#### [Work order]
Find the lines below holding the word "unter" and copy each of them.

#### [Material supplied]

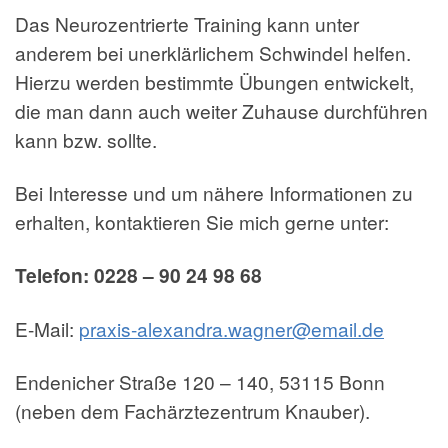
Das Neurozentrierte Training kann unter
anderem bei unerklärlichem Schwindel helfen.
Hierzu werden bestimmte Übungen entwickelt,
die man dann auch weiter Zuhause durchführen
kann bzw. sollte.
Bei Interesse und um nähere Informationen zu
erhalten, kontaktieren Sie mich gerne unter:
Telefon: 0228 – 90 24 98 68
E-Mail:
praxis-alexandra.wagner@email.de
Endenicher Straße 120 – 140, 53115 Bonn
(neben dem Fachärztezentrum Knauber).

#### [Solved exercise]
Das Neurozentrierte Training kann unter
erhalten, kontaktieren Sie mich gerne unter:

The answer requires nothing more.